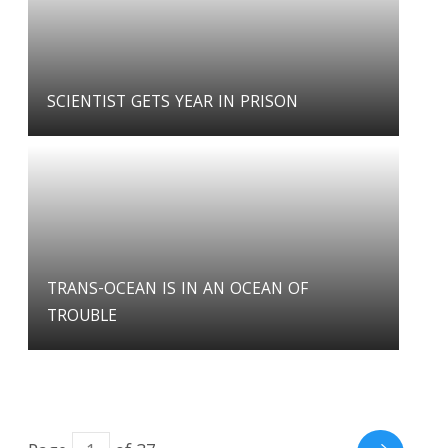
SCIENTIST GETS YEAR IN PRISON
TRANS-OCEAN IS IN AN OCEAN OF
TROUBLE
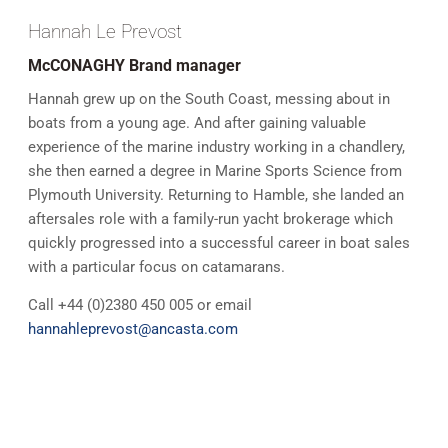
Hannah Le Prevost
McCONAGHY Brand manager
Hannah grew up on the South Coast, messing about in
boats from a young age. And after gaining valuable
experience of the marine industry working in a chandlery,
she then earned a degree in Marine Sports Science from
Plymouth University. Returning to Hamble, she landed an
aftersales role with a family-run yacht brokerage which
quickly progressed into a successful career in boat sales
with a particular focus on catamarans.
Call +44 (0)2380 450 005 or email
hannahleprevost@ancasta.com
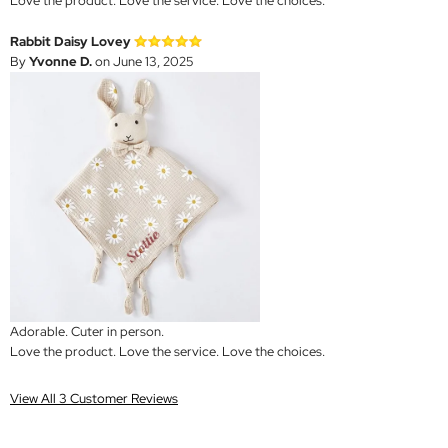
Love the product. Love the service. Love the choices.
Rabbit Daisy Lovey
By
Yvonne D.
on June 13, 2025
Adorable. Cuter in person.
Love the product. Love the service. Love the choices.
View All 3 Customer Reviews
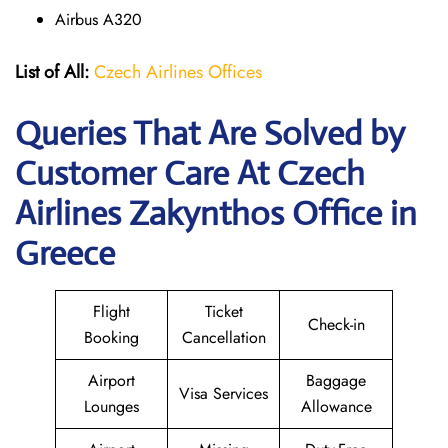
Airbus A320
List of All:
Czech Airlines Offices
Queries That Are Solved by
Customer Care At Czech
Airlines Zakynthos Office in
Greece
Flight
Ticket
Check-in
Booking
Cancellation
Airport
Baggage
Visa Services
Lounges
Allowance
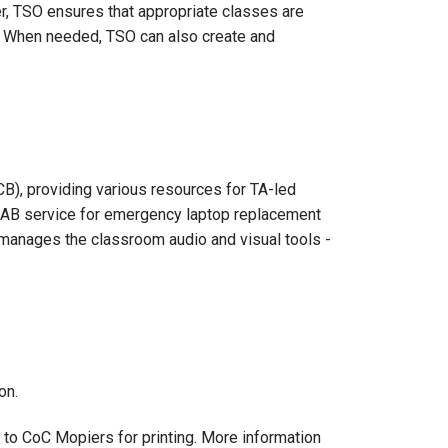
r, TSO ensures that appropriate classes are
). When needed, TSO can also create and
B), providing various resources for TA-led
 VLAB service for emergency laptop replacement
 manages the classroom audio and visual tools -
on.
to CoC Mopiers for printing. More information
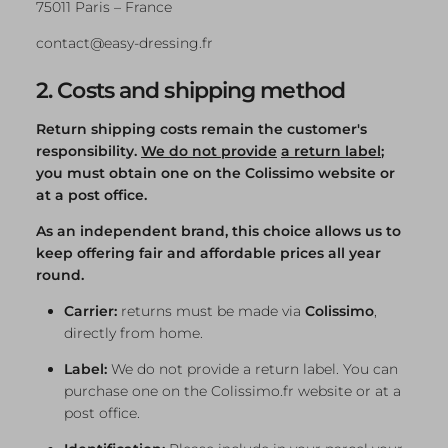
75011 Paris – France
contact@easy-dressing.fr
2. Costs and shipping method
Return shipping costs remain the customer's
responsibility.
We do not provide
a return label
;
you must obtain one on the Colissimo website or
at a post office.
As an independent brand, this choice allows us to
keep offering fair and affordable prices all year
round.
Carrier:
returns must be made via
Colissimo
,
directly from home.
Label:
We do not provide a return label. You can
purchase one on the Colissimo.fr website or at a
post office.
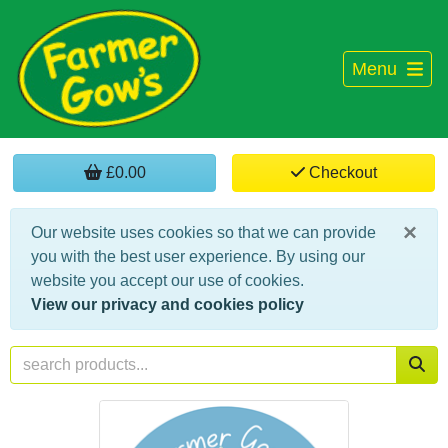
Menu
£0.00
Checkout
×
Our website uses cookies so that we can provide
you with the best user experience. By using our
website you accept our use of cookies.
View our privacy and cookies policy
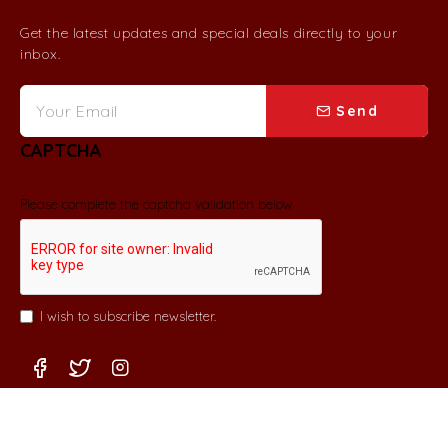
Get the latest updates and special deals directly to your
inbox.
Send
CAPTCHA
Please complete the captcha validation below
I wish to subscribe newsletter.
Copyright © 2022, Coco & Tini. All Rights Reserved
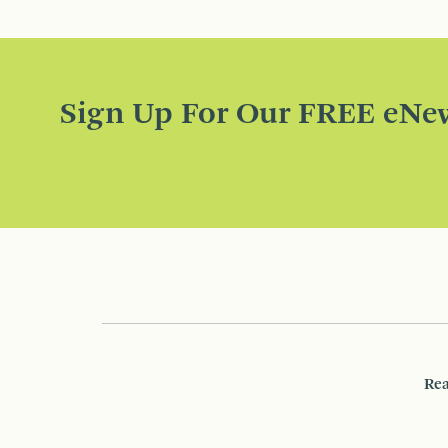
Sign Up For Our FREE eNew
Rea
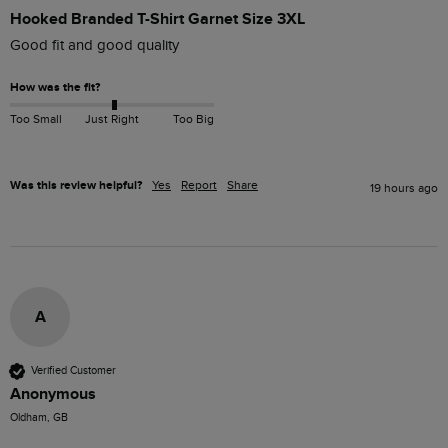
Hooked Branded T-Shirt Garnet Size 3XL
Good fit and good quality
How was the fit?
Too Small
Just Right
Too Big
Was this review helpful?
Yes
Report
Share
19 hours ago
A
Verified Customer
Anonymous
Oldham, GB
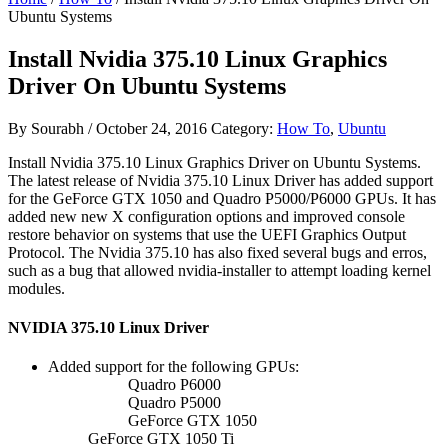
Ubuntu Systems
Install Nvidia 375.10 Linux Graphics
Driver On Ubuntu Systems
By
Sourabh
/
October 24, 2016
Category:
How To
,
Ubuntu
Install Nvidia 375.10 Linux Graphics Driver on Ubuntu Systems.
The latest release of Nvidia 375.10 Linux Driver has added support
for the GeForce GTX 1050 and Quadro P5000/P6000 GPUs. It has
added new new X configuration options and improved console
restore behavior on systems that use the UEFI Graphics Output
Protocol. The Nvidia 375.10 has also fixed several bugs and erros,
such as a bug that allowed nvidia-installer to attempt loading kernel
modules.
NVIDIA 375.10 Linux Driver
Added support for the following GPUs:
Quadro P6000
Quadro P5000
GeForce GTX 1050
GeForce GTX 1050 Ti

————

WHAT THE TASK ASKS:
A single number is the answer: the count of lines above that include the string "website".

EXERCISE OUTPUT:
4